◆ Goal of the exercise
The full set of entries is to be returned word for word.

◆ Extracted information
══════════════════════════════

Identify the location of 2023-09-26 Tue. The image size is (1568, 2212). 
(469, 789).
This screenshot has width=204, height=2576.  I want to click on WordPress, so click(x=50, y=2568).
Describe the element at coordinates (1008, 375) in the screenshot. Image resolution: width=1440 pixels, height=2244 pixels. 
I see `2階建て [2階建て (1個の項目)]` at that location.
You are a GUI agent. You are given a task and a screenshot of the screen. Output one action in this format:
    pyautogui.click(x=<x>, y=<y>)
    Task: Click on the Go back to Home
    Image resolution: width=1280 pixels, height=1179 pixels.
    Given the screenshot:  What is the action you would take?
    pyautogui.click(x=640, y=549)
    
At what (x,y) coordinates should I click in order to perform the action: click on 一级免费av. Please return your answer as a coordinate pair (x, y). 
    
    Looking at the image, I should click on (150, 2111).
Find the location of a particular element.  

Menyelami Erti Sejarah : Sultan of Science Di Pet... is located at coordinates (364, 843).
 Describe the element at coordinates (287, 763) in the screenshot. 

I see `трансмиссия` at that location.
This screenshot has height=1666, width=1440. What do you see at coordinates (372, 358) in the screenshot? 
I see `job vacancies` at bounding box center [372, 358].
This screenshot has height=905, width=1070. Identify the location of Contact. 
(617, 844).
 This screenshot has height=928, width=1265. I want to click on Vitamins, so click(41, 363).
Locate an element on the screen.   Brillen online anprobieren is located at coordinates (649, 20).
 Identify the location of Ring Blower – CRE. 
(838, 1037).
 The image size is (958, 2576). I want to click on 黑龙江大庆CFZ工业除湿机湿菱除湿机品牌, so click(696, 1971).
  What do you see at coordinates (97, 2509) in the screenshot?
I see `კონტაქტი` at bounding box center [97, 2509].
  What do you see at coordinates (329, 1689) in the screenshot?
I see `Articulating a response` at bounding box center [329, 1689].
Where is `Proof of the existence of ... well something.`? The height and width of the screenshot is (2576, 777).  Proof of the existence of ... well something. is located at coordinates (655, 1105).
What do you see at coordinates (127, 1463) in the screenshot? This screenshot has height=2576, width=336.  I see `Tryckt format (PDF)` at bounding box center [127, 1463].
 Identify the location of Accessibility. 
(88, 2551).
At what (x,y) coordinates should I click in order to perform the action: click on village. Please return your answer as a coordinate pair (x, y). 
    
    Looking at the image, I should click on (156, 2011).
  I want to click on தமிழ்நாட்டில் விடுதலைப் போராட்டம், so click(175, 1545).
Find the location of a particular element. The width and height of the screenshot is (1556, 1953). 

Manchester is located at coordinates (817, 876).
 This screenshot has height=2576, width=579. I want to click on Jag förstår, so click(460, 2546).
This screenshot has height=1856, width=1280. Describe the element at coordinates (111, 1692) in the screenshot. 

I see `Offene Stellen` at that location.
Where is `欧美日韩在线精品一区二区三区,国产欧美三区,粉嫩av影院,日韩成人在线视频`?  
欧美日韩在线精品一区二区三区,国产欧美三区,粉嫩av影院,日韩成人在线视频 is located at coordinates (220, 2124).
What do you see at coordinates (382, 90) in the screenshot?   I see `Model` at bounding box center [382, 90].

══════════════════════════════

◆ Result
Identify the location of 2023-09-26 Tue. The image size is (1568, 2212). 
(469, 789).
This screenshot has width=204, height=2576.  I want to click on WordPress, so click(x=50, y=2568).
Describe the element at coordinates (1008, 375) in the screenshot. Image resolution: width=1440 pixels, height=2244 pixels. 
I see `2階建て [2階建て (1個の項目)]` at that location.
You are a GUI agent. You are given a task and a screenshot of the screen. Output one action in this format:
    pyautogui.click(x=<x>, y=<y>)
    Task: Click on the Go back to Home
    Image resolution: width=1280 pixels, height=1179 pixels.
    Given the screenshot:  What is the action you would take?
    pyautogui.click(x=640, y=549)
    
At what (x,y) coordinates should I click in order to perform the action: click on 一级免费av. Please return your answer as a coordinate pair (x, y). 
    
    Looking at the image, I should click on (150, 2111).
Find the location of a particular element.  

Menyelami Erti Sejarah : Sultan of Science Di Pet... is located at coordinates (364, 843).
 Describe the element at coordinates (287, 763) in the screenshot. 

I see `трансмиссия` at that location.
This screenshot has height=1666, width=1440. What do you see at coordinates (372, 358) in the screenshot? 
I see `job vacancies` at bounding box center [372, 358].
This screenshot has height=905, width=1070. Identify the location of Contact. 
(617, 844).
 This screenshot has height=928, width=1265. I want to click on Vitamins, so click(41, 363).
Locate an element on the screen.   Brillen online anprobieren is located at coordinates (649, 20).
 Identify the location of Ring Blower – CRE. 
(838, 1037).
 The image size is (958, 2576). I want to click on 黑龙江大庆CFZ工业除湿机湿菱除湿机品牌, so click(696, 1971).
  What do you see at coordinates (97, 2509) in the screenshot?
I see `კონტაქტი` at bounding box center [97, 2509].
  What do you see at coordinates (329, 1689) in the screenshot?
I see `Articulating a response` at bounding box center [329, 1689].
Where is `Proof of the existence of ... well something.`? The height and width of the screenshot is (2576, 777).  Proof of the existence of ... well something. is located at coordinates (655, 1105).
What do you see at coordinates (127, 1463) in the screenshot? This screenshot has height=2576, width=336.  I see `Tryckt format (PDF)` at bounding box center [127, 1463].
 Identify the location of Accessibility. 
(88, 2551).
At what (x,y) coordinates should I click in order to perform the action: click on village. Please return your answer as a coordinate pair (x, y). 
    
    Looking at the image, I should click on (156, 2011).
  I want to click on தமிழ்நாட்டில் விடுதலைப் போராட்டம், so click(175, 1545).
Find the location of a particular element. The width and height of the screenshot is (1556, 1953). 

Manchester is located at coordinates (817, 876).
 This screenshot has height=2576, width=579. I want to click on Jag förstår, so click(460, 2546).
This screenshot has height=1856, width=1280. Describe the element at coordinates (111, 1692) in the screenshot. 

I see `Offene Stellen` at that location.
Where is `欧美日韩在线精品一区二区三区,国产欧美三区,粉嫩av影院,日韩成人在线视频`?  
欧美日韩在线精品一区二区三区,国产欧美三区,粉嫩av影院,日韩成人在线视频 is located at coordinates (220, 2124).
What do you see at coordinates (382, 90) in the screenshot?   I see `Model` at bounding box center [382, 90].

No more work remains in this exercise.